Aiuto indebito ai conti pubblici
La verità è che questo sarebbe persino un effetto collaterale gradito. A chi? Principalmente ai governi. Un’inflazione più alta gonfierebbe il Pil, riducendo il debito pubblico ad esso rapportato. E’ accaduto proprio in questi anni. Ad esempio, il debito italiano era schizzato fino a quasi il 155% nel 2020, salvo crollare al 135% per effetto principalmente dell’alta inflazione. C’è anche una scuola di pensiero tra gli economisti, secondo la quale un’inflazione più alta stimolerebbe la crescita economica.
L’evidenza empirica, ancor prima della teoria, suggerisce che un’inflazione più alta si traduce nel tempo in consumi al palo e in un aumento delle tensioni sociali.
I lavoratori reclameranno aumenti salariali più cospicui, mentre le imprese lamenteranno una maggiorazione dei costi. Gli stati incasseranno di più, perché le entrate fiscali sono legate ai redditi nominali. Ci sarà una redistribuzione delle risorse dai contribuenti ai governi tramite il “drenaggio fiscale“, nonché dal lavoro al capitale.

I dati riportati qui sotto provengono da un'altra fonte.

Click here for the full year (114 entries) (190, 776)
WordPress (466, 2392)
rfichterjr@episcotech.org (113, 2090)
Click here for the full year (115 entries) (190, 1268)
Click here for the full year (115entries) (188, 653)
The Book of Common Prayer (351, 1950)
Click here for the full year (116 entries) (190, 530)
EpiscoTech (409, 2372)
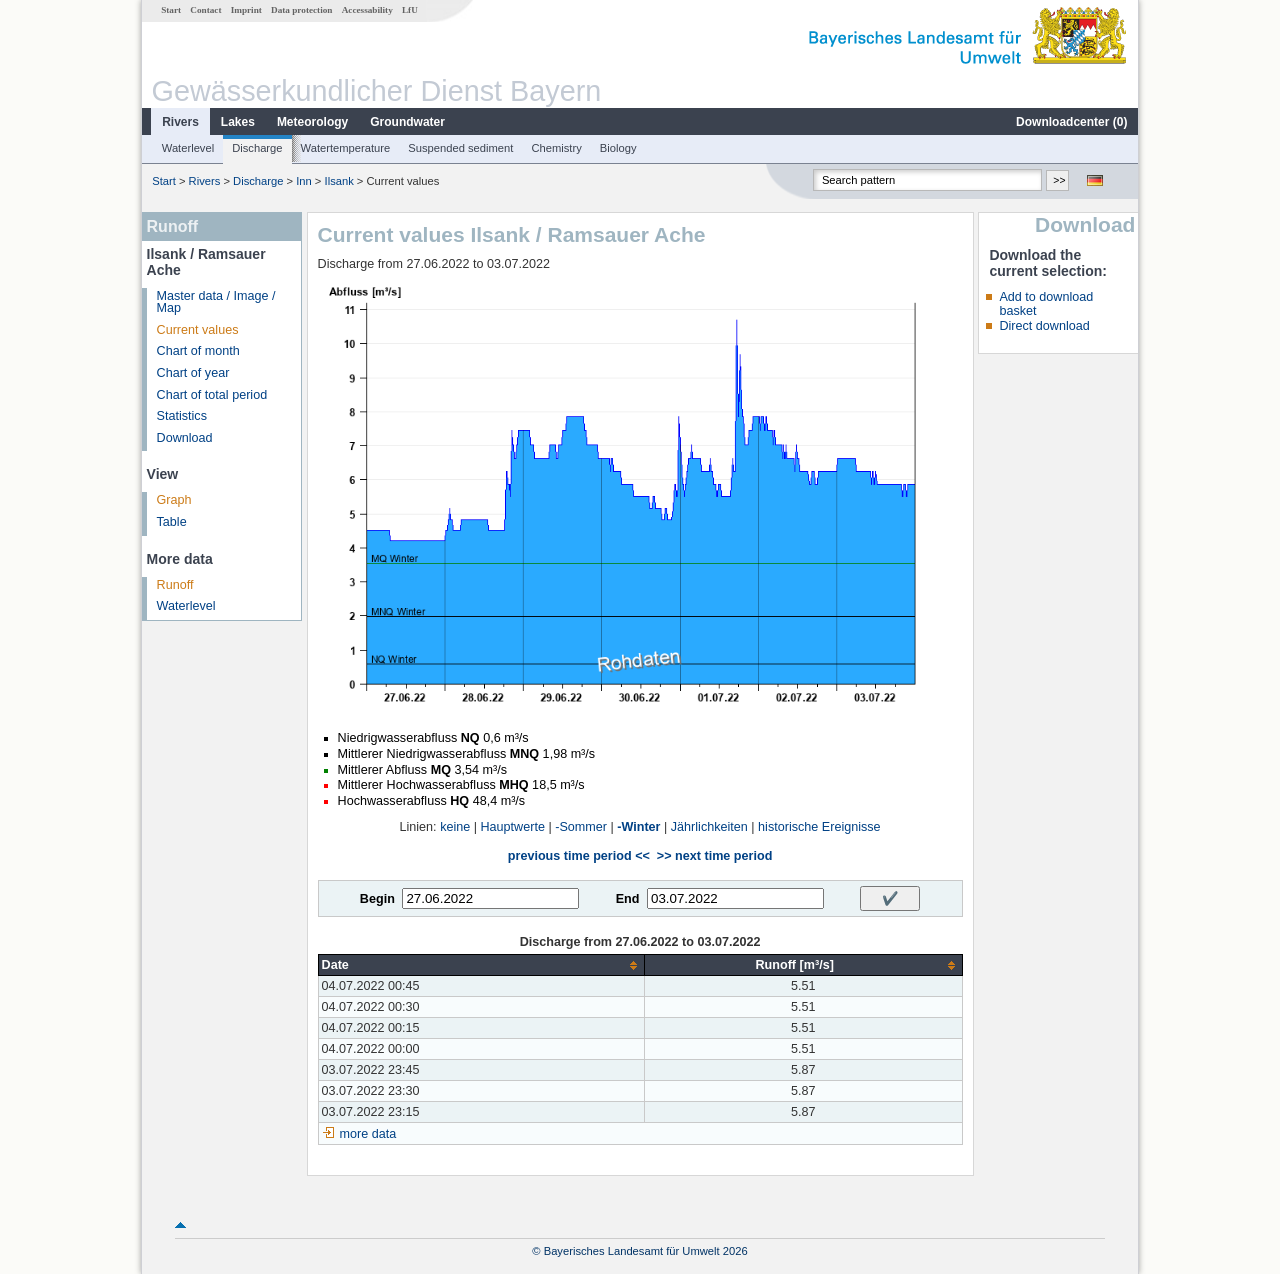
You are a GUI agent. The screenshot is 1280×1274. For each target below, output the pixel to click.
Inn (304, 181)
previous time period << (579, 856)
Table (172, 522)
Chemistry (556, 148)
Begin (377, 899)
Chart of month (198, 351)
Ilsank (339, 181)
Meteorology (312, 122)
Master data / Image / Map (216, 302)
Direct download (1044, 326)
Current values (198, 330)
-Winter (638, 827)
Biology (618, 148)
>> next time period (714, 856)
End (628, 899)
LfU (410, 10)
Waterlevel (188, 148)
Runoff (175, 585)
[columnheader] (481, 965)
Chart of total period (212, 395)
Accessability (367, 10)
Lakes (238, 122)
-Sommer (581, 827)
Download (185, 438)
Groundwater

Inflazione più alta rischio per credibilità delle banche centrali
Se i governi fossero ancora un minimo razionali, tornerebbero sui loro passi e si mostrerebbero più accorti nella gestione dei conti pubblici. Questo sì che calmiererebbe i rendimenti a lungo termine. Ma la politica sembra aver perso la bussola. Anni di “dominanza fiscale“ hanno diffuso un clima di irresponsabilità a cui risulta ora difficile porre rimedio. L’aspetto, se vogliamo, ancora più spiacevole sarebbe la perdita di credibilità delle banche centrali. Una volta che il mercato avrà mangiato la foglia, le aspettative d’inflazione si disancorerebbero e il rischio sarebbe la persistenza di un’inflazione più alta dei target anche dopo l’eventuale fine della scriteriata policy.